- _Task to complete_: Where does the string "Delete" appear in the records? Copy each line that holds it.

- _Data records_:
§ §
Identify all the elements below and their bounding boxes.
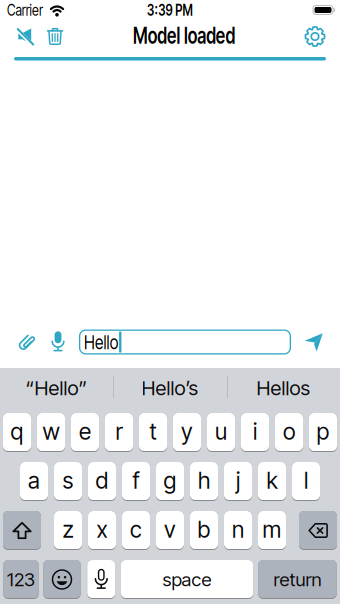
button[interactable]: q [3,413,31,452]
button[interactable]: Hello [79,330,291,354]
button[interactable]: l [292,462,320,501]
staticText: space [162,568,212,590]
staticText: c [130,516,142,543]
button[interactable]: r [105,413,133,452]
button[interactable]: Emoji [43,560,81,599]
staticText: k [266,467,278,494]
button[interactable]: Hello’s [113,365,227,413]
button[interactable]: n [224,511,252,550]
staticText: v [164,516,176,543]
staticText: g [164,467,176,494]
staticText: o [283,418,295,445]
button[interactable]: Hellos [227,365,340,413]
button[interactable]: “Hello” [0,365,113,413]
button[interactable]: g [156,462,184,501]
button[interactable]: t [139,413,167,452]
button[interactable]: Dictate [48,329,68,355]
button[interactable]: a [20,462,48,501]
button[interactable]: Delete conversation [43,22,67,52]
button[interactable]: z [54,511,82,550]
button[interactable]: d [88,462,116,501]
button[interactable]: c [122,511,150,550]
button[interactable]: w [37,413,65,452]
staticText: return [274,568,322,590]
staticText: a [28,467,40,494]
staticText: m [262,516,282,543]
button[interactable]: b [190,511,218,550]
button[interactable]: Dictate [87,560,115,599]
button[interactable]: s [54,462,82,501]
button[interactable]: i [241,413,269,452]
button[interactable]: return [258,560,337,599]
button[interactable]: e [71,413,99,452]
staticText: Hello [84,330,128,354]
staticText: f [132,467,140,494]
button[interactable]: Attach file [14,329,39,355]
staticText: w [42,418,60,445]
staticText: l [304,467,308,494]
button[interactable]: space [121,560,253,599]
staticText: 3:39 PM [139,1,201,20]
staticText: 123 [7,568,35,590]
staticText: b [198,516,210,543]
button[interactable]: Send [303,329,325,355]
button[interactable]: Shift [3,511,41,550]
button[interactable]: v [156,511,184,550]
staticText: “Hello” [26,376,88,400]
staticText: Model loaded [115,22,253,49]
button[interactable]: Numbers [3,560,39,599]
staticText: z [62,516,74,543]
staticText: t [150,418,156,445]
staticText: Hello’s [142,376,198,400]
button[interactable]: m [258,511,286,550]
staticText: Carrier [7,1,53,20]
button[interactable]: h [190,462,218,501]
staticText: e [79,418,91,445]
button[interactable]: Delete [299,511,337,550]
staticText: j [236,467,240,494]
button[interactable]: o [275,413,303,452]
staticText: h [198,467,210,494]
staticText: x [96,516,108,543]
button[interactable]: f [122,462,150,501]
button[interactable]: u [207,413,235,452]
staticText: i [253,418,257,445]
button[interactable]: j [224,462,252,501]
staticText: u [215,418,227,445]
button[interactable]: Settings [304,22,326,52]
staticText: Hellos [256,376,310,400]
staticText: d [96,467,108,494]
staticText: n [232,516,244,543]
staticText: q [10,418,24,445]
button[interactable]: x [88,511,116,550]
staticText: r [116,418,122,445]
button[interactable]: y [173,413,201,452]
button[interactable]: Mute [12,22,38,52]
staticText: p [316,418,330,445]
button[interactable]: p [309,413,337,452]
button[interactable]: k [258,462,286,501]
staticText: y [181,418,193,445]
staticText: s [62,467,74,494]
§ §
- _Answer for the task_:
button[interactable]: Delete conversation [43,22,67,52]
button[interactable]: Delete [299,511,337,550]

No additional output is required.